The geometry of this accusation is spectacular. A man is dead. The police failed. The system failed. But the real villain—the one actively destabilizing the nation—is a billionaire in California commenting on the failure.
Musk posted several times criticising the police response. This is apparently more dangerous than the response itself. Not the incompetence, not the delay, not the institutional rot that allowed a preventable tragedy to happen—the tweets about those things. The mirror held up to the problem is somehow worse than the problem.
This is what political desperation looks like when it runs out of actual arguments. You cannot defend the indefensible, so you attack the person pointing at it. And if that person happens to own the platform where criticism is most visible, even better—you can frame the exposure itself as the real crime.
Would Starmer prefer Musk had said nothing? That the failure be quietly absorbed, filed away, allowed to fade into the background noise of institutional incompetence that defines modern governance? Probably. That’s how these things usually work. A disaster happens, the responsible people express regret, the media cycles, everyone moves on. The system protects itself through the simple passage of time.
But Musk has 200 million followers and no particular interest in letting things fade. He posts. People see it. They get angry. Suddenly the failure is not abstract—it’s trending. It’s undeniable. It’s a problem that cannot be managed through the usual channels of institutional silence and strategic communication.
So Starmer calls it division. Dangerous division. As if the problem was not the murder or the police failure, but the fact that someone with reach pointed out both things happened.
The accusation contains an unintentional confession. It says: “When you have power, you can control what people know. When you don’t, you blame the person who made them know it.” Starmer cannot fire Musk. Cannot regulate him into compliance. Cannot manage him through the usual mechanisms of state power. So he does what politicians always do when they lose control of the narrative—he attacks the messenger and calls it a defense of the public good.
The irony is that this accusation probably generates more engagement for Musk’s posts than they would have received otherwise. A Prime Minister saying “this man’s tweets are dangerous” is essentially a press release for those tweets. It validates their importance. It confirms that someone in power finds them threatening enough to respond to directly.
Meanwhile, the actual investigation into why a man died and the police did nothing sits in the background, waiting for this news cycle to pass so it can be properly forgotten.

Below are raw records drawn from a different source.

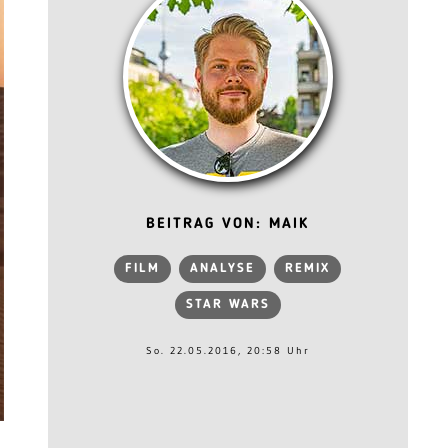
BEITRAG VON: MAIK
FILM
ANALYSE
REMIX
STAR WARS
So. 22.05.2016, 20:58 Uhr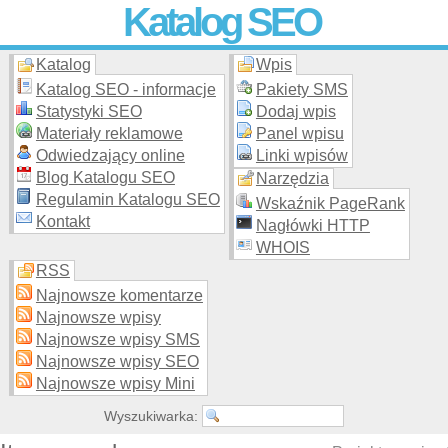
Katalog SEO
Katalog
Wpis
Skuteczna i
etyczna
promocja stron WWW –
dodaj stronę
do
moderowanego katalogu za darmo!
Katalog SEO - informacje
Pakiety SMS
Statystyki SEO
Dodaj wpis
Materiały reklamowe
Panel wpisu
Odwiedzający online
Linki wpisów
Blog Katalogu SEO
Narzędzia
Regulamin Katalogu SEO
Wskaźnik PageRank
Kontakt
Nagłówki HTTP
WHOIS
RSS
Najnowsze komentarze
Najnowsze wpisy
Najnowsze wpisy SMS
Najnowsze wpisy SEO
Najnowsze wpisy Mini
Wyszukiwarka: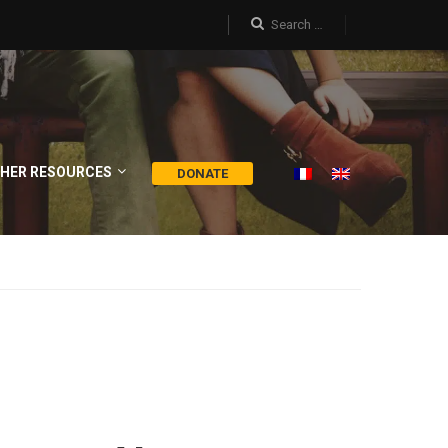
HER RESOURCES
DONATE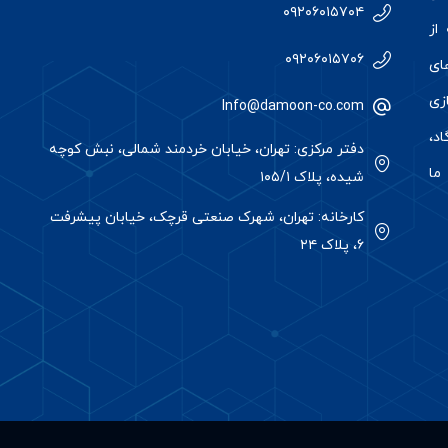
۰۹۲۰۶۰۱۵۷۰۴
۴۰ کارخانه از
۰۹۲۰۶۰۱۵۷۰۶
ای
زی
Info@damoon-co.com
د،
دفتر مرکزی: تهران، خیابان خردمند شمالی، نبش کوچه
ما
شیده، پلاک ۱۰۵/۱
کارخانه: تهران، شهرک صنعتی قرچک، خیابان پیشرفت
۶، پلاک ۲۴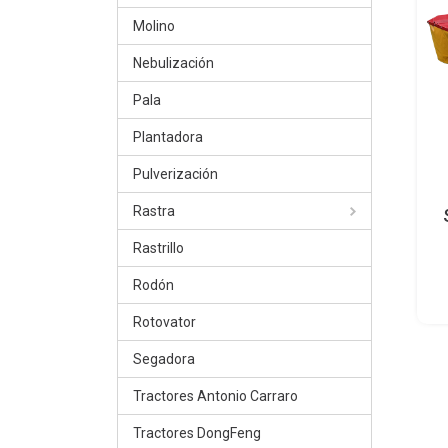
Molino
Nebulización
Pala
Plantadora
Pulverización
Rastra
Rastrillo
Rodón
Rotovator
Segadora
Tractores Antonio Carraro
Tractores DongFeng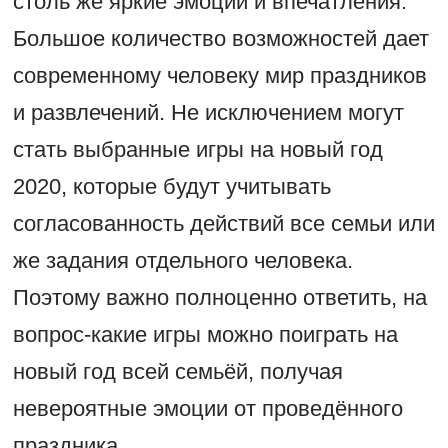
столь же яркие эмоции и впечатления.
Большое количество возможностей дает
современному человеку мир праздников
и развлечений. Не исключением могут
стать выбранные игры на новый год
2020, которые будут учитывать
согласованность действий все семьи или
же задания отдельного человека.
Поэтому важно полноценно ответить, на
вопрос-какие игры можно поиграть на
новый год всей семьёй, получая
невероятные эмоции от проведённого
праздника.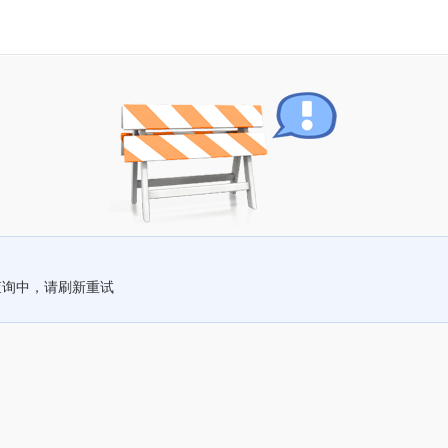
查询中，请刷新重试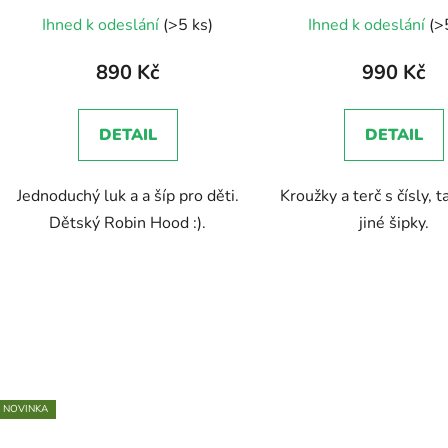
Ihned k odeslání
(>5 ks)
Ihned k odeslání
(>
890 Kč
990 Kč
DETAIL
DETAIL
Jednoduchý luk a a šíp pro děti.
Kroužky a terč s čísly, t
Dětský Robin Hood :).
jiné šipky.
NOVINKA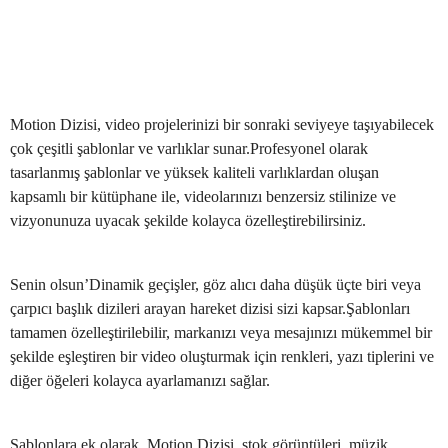
Motion Dizisi, video projelerinizi bir sonraki seviyeye taşıyabilecek
çok çeşitli şablonlar ve varlıklar sunar.Profesyonel olarak
tasarlanmış şablonlar ve yüksek kaliteli varlıklardan oluşan
kapsamlı bir kütüphane ile, videolarınızı benzersiz stilinize ve
vizyonunuza uyacak şekilde kolayca özelleştirebilirsiniz.
Senin olsun’Dinamik geçişler, göz alıcı daha düşük üçte biri veya
çarpıcı başlık dizileri arayan hareket dizisi sizi kapsar.Şablonları
tamamen özelleştirilebilir, markanızı veya mesajınızı mükemmel bir
şekilde eşleştiren bir video oluşturmak için renkleri, yazı tiplerini ve
diğer öğeleri kolayca ayarlamanızı sağlar.
Şablonlara ek olarak, Motion Dizisi, stok görüntüleri, müzik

Starmer is betting that voters will find it easier to blame a tech billionaire for “division” than to hold their own government accountable for a failure that cost a life. He might be right. Most people are tired and busy and prefer simple villains to complex institutional problems. Musk is a villain people already dislike. The police failure is a tragedy that requires sustained attention and anger.

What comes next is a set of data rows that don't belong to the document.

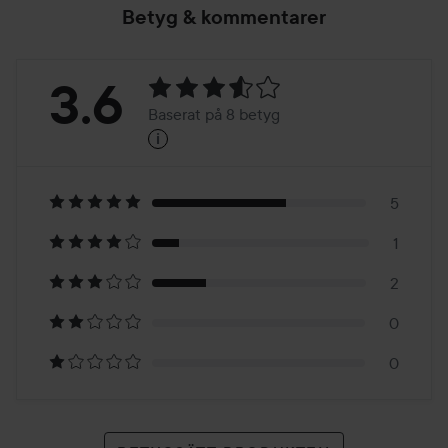
Betyg & kommentarer
Betyg:
3.6
Baserat på 8 betyg
i
3.6
Baserat
på
5
1
8
2
betyg
0
0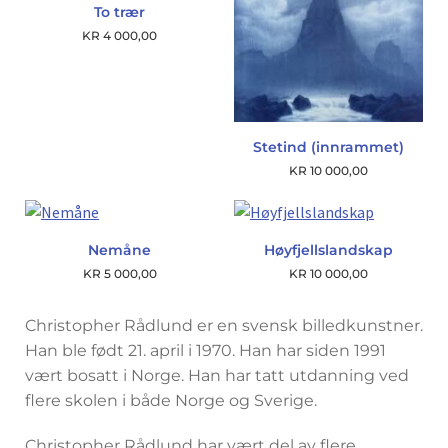
To trær
KR
4 000,00
Stetind (innrammet)
KR
10 000,00
Nemåne
Høyfjellslandskap
KR
5 000,00
KR
10 000,00
Christopher Rådlund er en svensk billedkunstner.
Han ble født 21. april i 1970. Han har siden 1991
vært bosatt i Norge. Han har tatt utdanning ved
flere skolen i både Norge og Sverige.
Christopher Rådlund har vært del av flere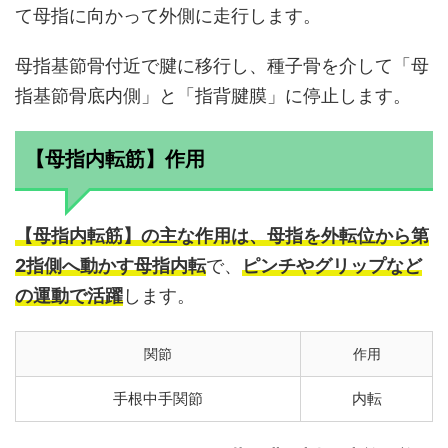
て母指に向かって外側に走行します。
母指基節骨付近で腱に移行し、種子骨を介して「母
指基節骨底内側」と「指背腱膜」に停止します。
【母指内転筋】作用
【母指内転筋】の主な作用は、母指を外転位から第
2指側へ動かす母指内転
で、
ピンチやグリップなど
の運動で活躍
します。
関節
作用
手根中手関節
内転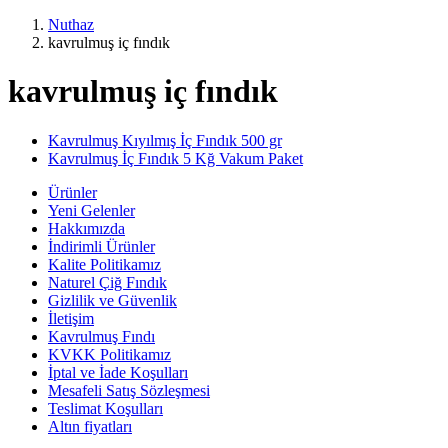
Nuthaz
kavrulmuş iç fındık
kavrulmuş iç fındık
Kavrulmuş Kıyılmış İç Fındık 500 gr
Kavrulmuş İç Fındık 5 Kğ Vakum Paket
Ürünler
Yeni Gelenler
Hakkımızda
İndirimli Ürünler
Kalite Politikamız
Naturel Çiğ Fındık
Gizlilik ve Güvenlik
İletişim
Kavrulmuş Fındı
KVKK Politikamız
İptal ve İade Koşulları
Mesafeli Satış Sözleşmesi
Teslimat Koşulları
Altın fiyatları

But the accusation reveals something true about how modern power works. When you cannot control the facts, you control the frame around them. When you cannot silence the messenger, you make the message itself the scandal. When you fail at your actual job, you find someone more famous and blame them for noticing.
The murder of Henry Nowak is real. The police failure is real. Musk’s posts about both are also real. Only one of these things, according to Starmer, is dangerous enough to warrant a Prime Minister’s direct response.
Take a guess which one does not require institutional accountability.